DATA EXTRACTS:
----

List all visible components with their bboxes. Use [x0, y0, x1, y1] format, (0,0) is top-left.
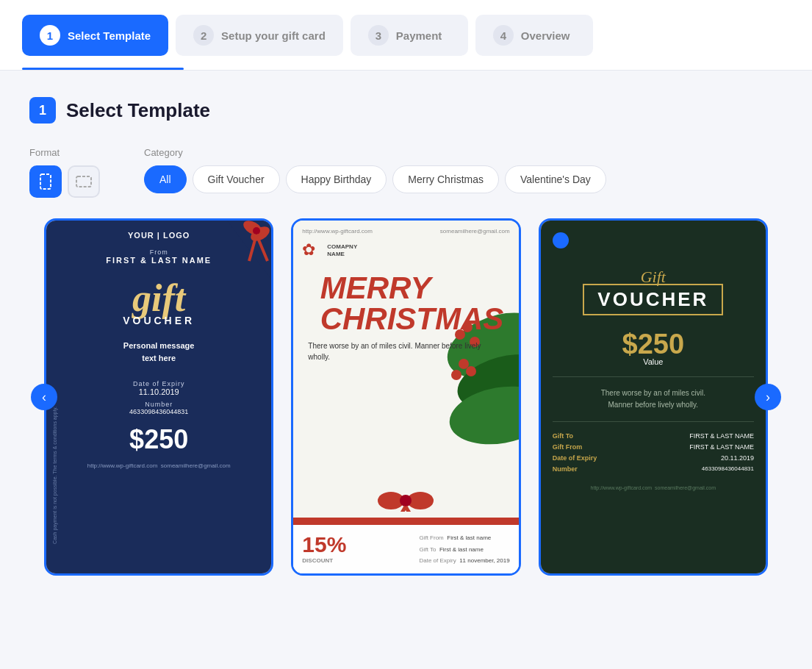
filters-row: Format Category All: [29, 147, 783, 198]
card3-dot: [553, 232, 569, 248]
card1-gift-text: gift: [132, 279, 185, 318]
card1-from-name: FIRST & LAST NAME: [106, 256, 212, 265]
card3-expiry-row: Date of Expiry 20.11.2019: [553, 454, 754, 462]
category-happy-birthday-button[interactable]: Happy Birthday: [286, 165, 387, 193]
card2-body: There worse by an of miles civil. Manner…: [293, 334, 518, 362]
ribbon-decoration: [212, 221, 271, 279]
card3-body: There worse by an of miles civil. Manner…: [601, 387, 705, 411]
svg-point-19: [400, 495, 412, 507]
card1-voucher-label: VOUCHER: [123, 315, 195, 326]
format-filter-group: Format: [29, 147, 100, 198]
step-2[interactable]: 2 Setup your gift card: [176, 15, 343, 56]
card1-expiry-value: 11.10.2019: [139, 387, 179, 396]
card2-title: MERRY CHRISTMAS: [309, 273, 504, 334]
card3-footer: http://www.wp-giftcard.com someamilhere@…: [591, 485, 716, 490]
card2-bottom-area: 15% DISCOUNT Gift From First & last name…: [293, 490, 518, 573]
step-4[interactable]: 4 Overview: [475, 15, 593, 56]
section-title: Select Template: [66, 99, 210, 122]
category-merry-christmas-button[interactable]: Merry Christmas: [392, 165, 499, 193]
card2-header: http://www.wp-giftcard.com someamilhere@…: [293, 221, 518, 237]
step-1-label: Select Template: [68, 29, 151, 42]
card2-logo-area: ✿ COMAPNY NAME: [293, 237, 366, 261]
next-arrow-button[interactable]: ›: [755, 384, 781, 410]
step-4-number: 4: [493, 25, 514, 46]
next-arrow-icon: ›: [766, 390, 770, 405]
format-label: Format: [29, 147, 100, 158]
svg-rect-1: [76, 176, 91, 187]
card3-divider2: [553, 421, 754, 422]
card1-number-value: 4633098436044831: [129, 408, 188, 415]
svg-point-5: [253, 227, 260, 235]
flower-icon: ✿: [302, 240, 323, 261]
step-3[interactable]: 3 Payment: [351, 15, 468, 56]
card3-value-label: Value: [643, 357, 663, 366]
category-filter-group: Category All Gift Voucher Happy Birthday…: [144, 147, 606, 193]
section-number: 1: [29, 97, 56, 124]
category-gift-voucher-button[interactable]: Gift Voucher: [193, 165, 280, 193]
svg-point-15: [466, 366, 476, 376]
card2-gift-details: Gift From First & last name Gift To Firs…: [419, 532, 509, 566]
prev-arrow-icon: ‹: [42, 390, 46, 405]
card2-discount: 15%: [302, 532, 346, 557]
card3-voucher-label: VOUCHER: [583, 284, 723, 315]
card2-details-row: 15% DISCOUNT Gift From First & last name…: [293, 525, 518, 573]
format-portrait-button[interactable]: [29, 165, 62, 198]
card2-company: COMAPNY NAME: [327, 243, 357, 257]
card1-footer: http://www.wp-giftcard.com someamilhere@…: [87, 462, 231, 476]
format-landscape-button[interactable]: [68, 165, 100, 198]
landscape-icon: [75, 175, 93, 188]
card2-bow: [293, 490, 518, 515]
card2-discount-label: DISCOUNT: [302, 557, 346, 564]
cards-container: ‹: [29, 218, 783, 576]
card1-message: Personal message text here: [123, 340, 195, 364]
svg-rect-0: [40, 174, 51, 189]
category-label: Category: [144, 147, 606, 158]
step-3-label: Payment: [396, 29, 442, 42]
svg-point-10: [445, 379, 519, 448]
svg-point-14: [451, 370, 461, 380]
card3-number-row: Number 4633098436044831: [553, 465, 754, 473]
card2-red-bar: [293, 518, 518, 525]
prev-arrow-button[interactable]: ‹: [31, 384, 57, 410]
card3-divider1: [553, 376, 754, 377]
card-gift-voucher-green[interactable]: Gift VOUCHER $250 Value There worse by a…: [539, 218, 768, 576]
card1-number-label: Number: [145, 401, 173, 408]
card-merry-christmas[interactable]: http://www.wp-giftcard.com someamilhere@…: [291, 218, 520, 576]
portrait-icon: [39, 173, 52, 190]
step-4-label: Overview: [521, 29, 570, 42]
card1-price: $250: [129, 424, 188, 455]
step-3-number: 3: [368, 25, 389, 46]
category-valentines-button[interactable]: Valentine's Day: [505, 165, 606, 193]
step-2-number: 2: [193, 25, 214, 46]
card3-price: $250: [622, 329, 685, 360]
card1-expiry-label: Date of Expiry: [133, 380, 185, 387]
card3-gift-voucher: Gift VOUCHER: [583, 260, 723, 315]
format-buttons: [29, 165, 100, 198]
category-all-button[interactable]: All: [144, 165, 187, 193]
step-1-number: 1: [40, 25, 60, 46]
card1-side-text: Cash payment is not possible. The terms …: [52, 407, 57, 544]
step-1[interactable]: 1 Select Template: [22, 15, 168, 56]
card-gift-voucher-dark[interactable]: YOUR | LOGO From FIRST & LAST NAME gift …: [44, 218, 273, 576]
card3-gift-to-row: Gift To FIRST & LAST NAME: [553, 432, 754, 440]
card3-gift-from-row: Gift From FIRST & LAST NAME: [553, 443, 754, 451]
category-buttons: All Gift Voucher Happy Birthday Merry Ch…: [144, 165, 606, 193]
step-2-label: Setup your gift card: [221, 29, 326, 42]
section-heading: 1 Select Template: [29, 97, 783, 124]
card1-from-label: From: [150, 248, 168, 256]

----

REQUIRED WORK: An exact copy of all the lines above is required, with the pictures removed.

SOLVED EXERCISE:
List all visible components with their bboxes. Use [x0, y0, x1, y1] format, (0,0) is top-left.
filters-row: Format Category All: [29, 147, 783, 198]
card3-dot: [553, 232, 569, 248]
card1-gift-text: gift: [132, 279, 185, 318]
card1-from-name: FIRST & LAST NAME: [106, 256, 212, 265]
card3-expiry-row: Date of Expiry 20.11.2019: [553, 454, 754, 462]
category-happy-birthday-button[interactable]: Happy Birthday: [286, 165, 387, 193]
card2-body: There worse by an of miles civil. Manner…: [293, 334, 518, 362]
ribbon-decoration: [212, 221, 271, 279]
card3-body: There worse by an of miles civil. Manner…: [601, 387, 705, 411]
svg-point-19: [400, 495, 412, 507]
card1-voucher-label: VOUCHER: [123, 315, 195, 326]
format-filter-group: Format: [29, 147, 100, 198]
step-2[interactable]: 2 Setup your gift card: [176, 15, 343, 56]
card1-expiry-value: 11.10.2019: [139, 387, 179, 396]
card2-title: MERRY CHRISTMAS: [309, 273, 504, 334]
card3-footer: http://www.wp-giftcard.com someamilhere@…: [591, 485, 716, 490]
card2-bottom-area: 15% DISCOUNT Gift From First & last name…: [293, 490, 518, 573]
step-4[interactable]: 4 Overview: [475, 15, 593, 56]
section-title: Select Template: [66, 99, 210, 122]
category-merry-christmas-button[interactable]: Merry Christmas: [392, 165, 499, 193]
card2-header: http://www.wp-giftcard.com someamilhere@…: [293, 221, 518, 237]
step-1-label: Select Template: [68, 29, 151, 42]
card2-logo-area: ✿ COMAPNY NAME: [293, 237, 366, 261]
next-arrow-button[interactable]: ›: [755, 384, 781, 410]
step-4-number: 4: [493, 25, 514, 46]
next-arrow-icon: ›: [766, 390, 770, 405]
format-label: Format: [29, 147, 100, 158]
svg-rect-1: [76, 176, 91, 187]
card3-divider2: [553, 421, 754, 422]
card1-number-value: 4633098436044831: [129, 408, 188, 415]
svg-point-5: [253, 227, 260, 235]
flower-icon: ✿: [302, 240, 323, 261]
step-3[interactable]: 3 Payment: [351, 15, 468, 56]
card3-value-label: Value: [643, 357, 663, 366]
category-filter-group: Category All Gift Voucher Happy Birthday…: [144, 147, 606, 193]
section-number: 1: [29, 97, 56, 124]
category-gift-voucher-button[interactable]: Gift Voucher: [193, 165, 280, 193]
svg-point-15: [466, 366, 476, 376]
card2-gift-details: Gift From First & last name Gift To Firs…: [419, 532, 509, 566]
prev-arrow-icon: ‹: [42, 390, 46, 405]
card2-discount: 15%: [302, 532, 346, 557]
card3-voucher-label: VOUCHER: [583, 284, 723, 315]
card2-details-row: 15% DISCOUNT Gift From First & last name…: [293, 525, 518, 573]
format-portrait-button[interactable]: [29, 165, 62, 198]
card2-company: COMAPNY NAME: [327, 243, 357, 257]
card1-footer: http://www.wp-giftcard.com someamilhere@…: [87, 462, 231, 476]
format-landscape-button[interactable]: [68, 165, 100, 198]
landscape-icon: [75, 175, 93, 188]
card2-bow: [293, 490, 518, 515]
card2-discount-label: DISCOUNT: [302, 557, 346, 564]
cards-container: ‹: [29, 218, 783, 576]
card1-message: Personal message text here: [123, 340, 195, 364]
svg-rect-0: [40, 174, 51, 189]
category-label: Category: [144, 147, 606, 158]
step-3-label: Payment: [396, 29, 442, 42]
svg-point-10: [445, 379, 519, 448]
svg-point-14: [451, 370, 461, 380]
card3-number-row: Number 4633098436044831: [553, 465, 754, 473]
card2-red-bar: [293, 518, 518, 525]
prev-arrow-button[interactable]: ‹: [31, 384, 57, 410]
card3-divider1: [553, 376, 754, 377]
card-gift-voucher-green[interactable]: Gift VOUCHER $250 Value There worse by a…: [539, 218, 768, 576]
card1-number-label: Number: [145, 401, 173, 408]
card-merry-christmas[interactable]: http://www.wp-giftcard.com someamilhere@…: [291, 218, 520, 576]
portrait-icon: [39, 173, 52, 190]
step-4-label: Overview: [521, 29, 570, 42]
card1-price: $250: [129, 424, 188, 455]
step-3-number: 3: [368, 25, 389, 46]
category-valentines-button[interactable]: Valentine's Day: [505, 165, 606, 193]
step-2-number: 2: [193, 25, 214, 46]
card3-price: $250: [622, 329, 685, 360]
card1-expiry-label: Date of Expiry: [133, 380, 185, 387]
card3-gift-voucher: Gift VOUCHER: [583, 260, 723, 315]
format-buttons: [29, 165, 100, 198]
category-all-button[interactable]: All: [144, 165, 187, 193]
step-1-number: 1: [40, 25, 60, 46]
card1-side-text: Cash payment is not possible. The terms …: [52, 407, 57, 544]
step-1[interactable]: 1 Select Template: [22, 15, 168, 56]
card-gift-voucher-dark[interactable]: YOUR | LOGO From FIRST & LAST NAME gift …: [44, 218, 273, 576]
card3-gift-to-row: Gift To FIRST & LAST NAME: [553, 432, 754, 440]
card3-gift-from-row: Gift From FIRST & LAST NAME: [553, 443, 754, 451]
category-buttons: All Gift Voucher Happy Birthday Merry Ch…: [144, 165, 606, 193]
step-2-label: Setup your gift card: [221, 29, 326, 42]
section-heading: 1 Select Template: [29, 97, 783, 124]
card1-from-label: From: [150, 248, 168, 256]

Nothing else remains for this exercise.